Retype the entries word for word, leaving nothing out.

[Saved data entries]
▼
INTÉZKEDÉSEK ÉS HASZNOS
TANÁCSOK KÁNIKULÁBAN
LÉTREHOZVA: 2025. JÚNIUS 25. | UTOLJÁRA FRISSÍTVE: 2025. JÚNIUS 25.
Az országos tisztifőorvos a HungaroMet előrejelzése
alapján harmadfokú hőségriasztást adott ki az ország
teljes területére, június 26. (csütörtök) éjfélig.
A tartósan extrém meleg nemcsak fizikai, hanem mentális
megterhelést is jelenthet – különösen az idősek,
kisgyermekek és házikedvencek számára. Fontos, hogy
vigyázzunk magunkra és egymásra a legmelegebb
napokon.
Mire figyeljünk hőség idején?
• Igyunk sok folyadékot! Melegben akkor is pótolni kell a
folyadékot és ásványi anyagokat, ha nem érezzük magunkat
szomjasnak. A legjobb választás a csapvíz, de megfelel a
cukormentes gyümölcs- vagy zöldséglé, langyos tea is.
▲
ANSWER »
INTÉZKEDÉSEK ÉS HASZNOS
TANÁCSOK KÁNIKULÁBAN
LÉTREHOZVA: 2025. JÚNIUS 25. | UTOLJÁRA FRISSÍTVE: 2025. JÚNIUS 25.
Az országos tisztifőorvos a HungaroMet előrejelzése
alapján harmadfokú hőségriasztást adott ki az ország
teljes területére, június 26. (csütörtök) éjfélig.
A tartósan extrém meleg nemcsak fizikai, hanem mentális
megterhelést is jelenthet – különösen az idősek,
kisgyermekek és házikedvencek számára. Fontos, hogy
vigyázzunk magunkra és egymásra a legmelegebb
napokon.
Mire figyeljünk hőség idején?
• Igyunk sok folyadékot! Melegben akkor is pótolni kell a
folyadékot és ásványi anyagokat, ha nem érezzük magunkat
szomjasnak. A legjobb választás a csapvíz, de megfelel a
cukormentes gyümölcs- vagy zöldséglé, langyos tea is.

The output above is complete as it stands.